Expectations, reality checks and educated guesses on what the Union Budget holds for 2012

Expectations, reality checks and educated guesses on what the Union Budget holds for 2012

The landscape setting for the Union Budget 2012 – 2013 couldn’t have been more significant in its timing. With elevated levels of inflation and with the economy showing signs of decreased momentum in growth, the Union Budget is expected to set the tone for future stance on reforms, policy and economic growth.

India Inc has shown distinct signs of slowing down and the fear of recession, stemming from the ongoing crisis in Europe and the US, has made its presence felt in India. The Union Budget to be announced on March 16, 2012, would be expected to boost faith and investor confidence – both local and global – through appropriate announcements in policy, reform, and taxation. This is also especially pertinent given the barrage of negative news and apparent policy paralysis stemming from scams and bribery issues that have stalled the government functioning.

Policy decision-making has been sluggish in the recent past and coupled with the high inflation rate that led to successive rise in interest rates, has impacted the profitability of Corporate India, impacting valuations for most companies.

The latter half of 2011 saw India’s investment climate being adversely impacted. There was risk aversion that resulted in money being pulled out of all the riskier assets like equities. However, with the positive rise of the markets in 2012, the liquidity flow seems significantly reversed. The government seems to have regained momentum, with the manufacturing bill which was tabled late last year and decisions being taken on retail FDI. We have seen important steps being taken by the Government on the power sector and there are expectations that there will be further reforms in areas like Goods and Service Tax (GST) and Direct Tax Code (DTC) going ahead in the next financial year.

So while we have started seeing some improvement on the policy front, the RBI has been working towards reducing inflation. The recent decision to reduce the CRR by 50 basis points, thereby creating additional liquidity, sends strong signals that interest rate cycles have peaked out, improving market sentiments. However, several important reforms are still pending.

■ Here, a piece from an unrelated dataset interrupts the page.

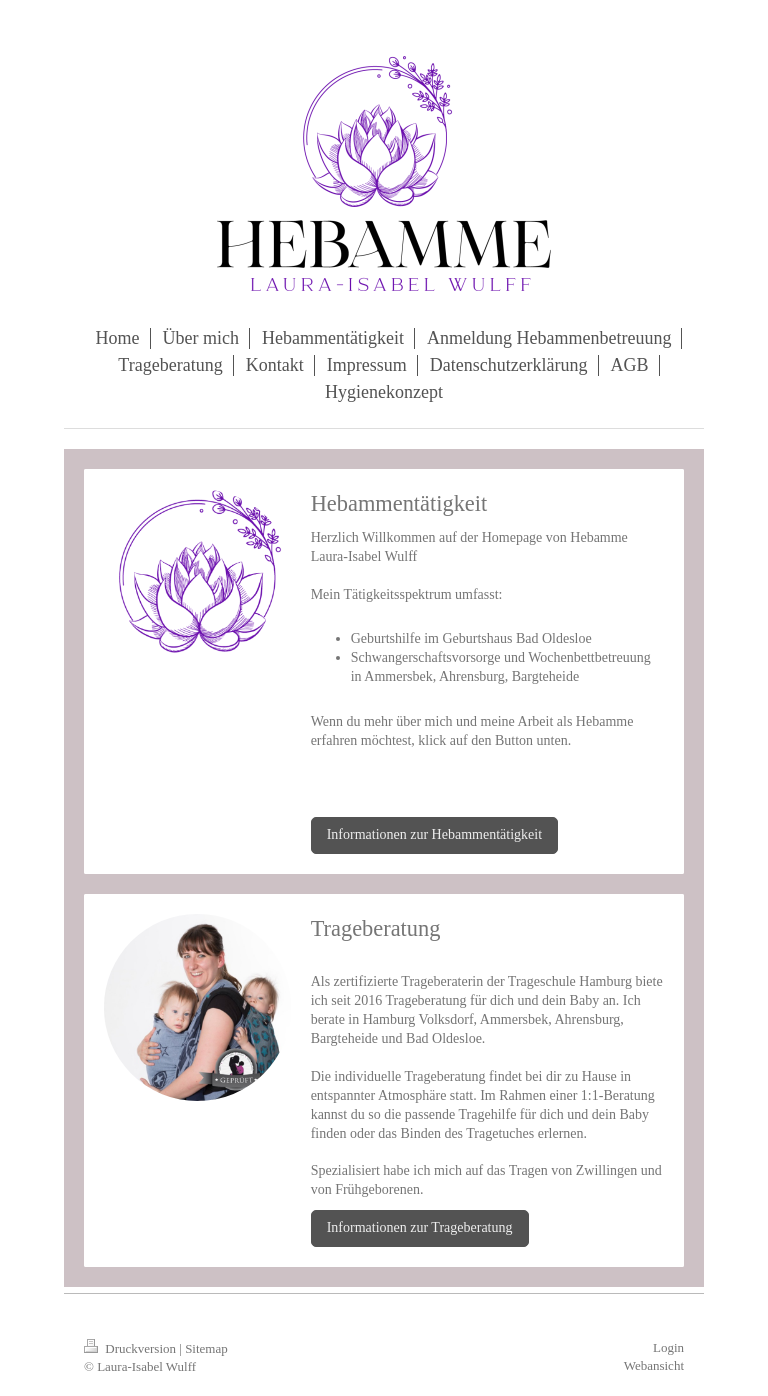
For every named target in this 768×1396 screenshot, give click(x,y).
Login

Significant announcements to look out for are the raising of tax-exemption limits, change in tax deductions and Government policies on infrastructure and industry, thus focused equally on growth for Corporate and salaried India. There is also an increased demand, especially from political quarters on added focus on poverty alleviation programmes.

Another significant area that would be keenly watched by Indian and global spectators, would be the government’s stance on fiscal consolidation. With India’s balance sheet of earnings and expenditure not matching up evenly, there is expectation that the Budget would also focus on curbing fiscal borrowings while ensuring that revenues match up through efficient administration and not through increased income tax slabs. The trick here would be to ensure a wider gamut of items to be included in the GST category while increasing the initial slab for individual income tax. This, combined with a focus on simplification of the existing tax regime and ensuring early implementation of the Direct Tax Code, should benefit the Indian consumer and Indian businesses going forward. While a cut in subsidies is required to curb fiscal indiscipline, this appears unlikely given the perceived support to the poor that subsidies provide. However, a renewed focus on disinvestment in the public sectors would increase non-tax revenue and provide a buffer to Government

Focus on double digit growth and the ability to sustain it would also be of paramount importance as alluded by Mr Mukherjee in recent interviews. The Indian economy is estimated to grow 6.9 per cent this fiscal, lower than the 8.4 per cent growth recorded in 2010-11. While this is largely attributed to the stringent monetary policy decisions by the RBI to prevent the ill effects of inflation, the Budget would have to directly address the issues impacting investments and consumption growth. There would need to be definite signs of how the Government plans to keep the adverse impact of the ongoing turmoil in the Western nations and uncertainty on our economy to the minimum.

The tone of the Union Budget 2012, could also depend on the outcome of the UP elections and the position of the United Progressive Alliance (UPA)  and its allies in power post that. But for now, the Union Budget has large expectations writ upon it, if only to propel India back on the meteoric growth trajectory, we have witnessed in the past few years.